■ **TASK DETAILS**: Set down all of the data exactly. Pictures stay out of the copy.

■ **GIVEN INFORMATION**:
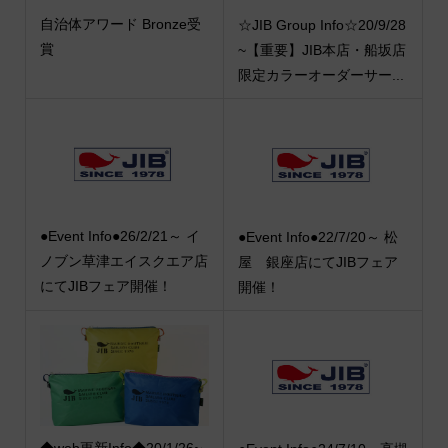
自治体アワード Bronze受
☆JIB Group Info☆20/9/28
賞
~【重要】JIB本店・船坂店
限定カラーオーダーサー...
●Event Info●26/2/21～ イ
●Event Info●22/7/20～ 松
ノブン草津エイスクエア店
屋 銀座店にてJIBフェア
にてJIBフェア開催！
開催！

■ **SOLUTION BELOW**:
自治体アワード Bronze受
☆JIB Group Info☆20/9/28
賞
~【重要】JIB本店・船坂店
限定カラーオーダーサー...
●Event Info●26/2/21～ イ
●Event Info●22/7/20～ 松
ノブン草津エイスクエア店
屋 銀座店にてJIBフェア
にてJIBフェア開催！
開催！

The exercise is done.